Several Microsoft productivity apps, built for the macOS operating system, are vulnerable in a way that allows hackers to steal sensitive data, record everything the user does on the device, record audio and video, and further escalate privileges.
That’s according to a new report from cybersecurity researchers at Cisco Talos, who claim that the vulnerabilities they discovered revolve around the way permissions are managed on macOS. In simple terms, the first time an app needs to access, say, the microphone, it will ask the user for explicit permission. After that, access remains enabled until the user once again explicitly denies it.

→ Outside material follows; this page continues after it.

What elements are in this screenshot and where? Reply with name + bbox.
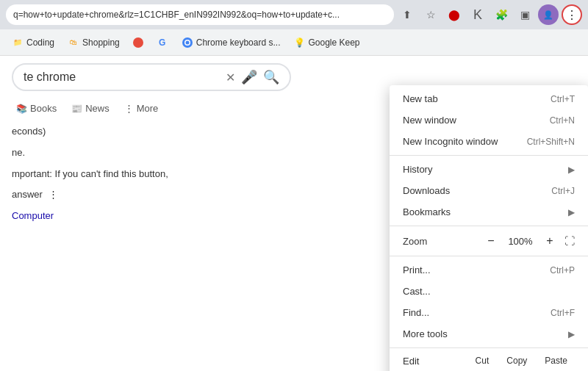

Therefore, by looking for applications that have already been granted broad permissions, threat actors can execute malicious operations on the targeted endpoint, the researchers concluded.
Microsoft Application Failures
To this end, the team claims to have identified eight vulnerabilities affecting six Microsoft applications:
CVE-2024-42220 (Perspectives)
CVE-2024-42004 (Teams – work or school) (main application)
CVE-2024-39804 (PowerPoint)
CVE-2024-41159 (OneNote)
CVE-2024-43106 (Excel)
CVE-2024-41165 (Word)
CVE-2024-41145 (Teams – work or school) (WebView.app helper)
CVE-2024-41138 (Teams – work or school) (com.microsoft.teams2.modulehost.app)
While this may seem like a major concern, Microsoft has a different impression. The company told researchers that there are too many variables, making it highly unlikely that these flaws would be exploited.
As a result, the company has no plans to patch the flaws, stating that “Microsoft considers these issues to be low risk and some of its applications, they claim, need to allow loading of unsigned libraries to support plug-ins and have declined to fix the issues,” the researchers said in the blog post.
However The Registry Microsoft has reported that it has updated its Teams and OneNote apps to remove the feature that allowed library injection, which was at the heart of the problem.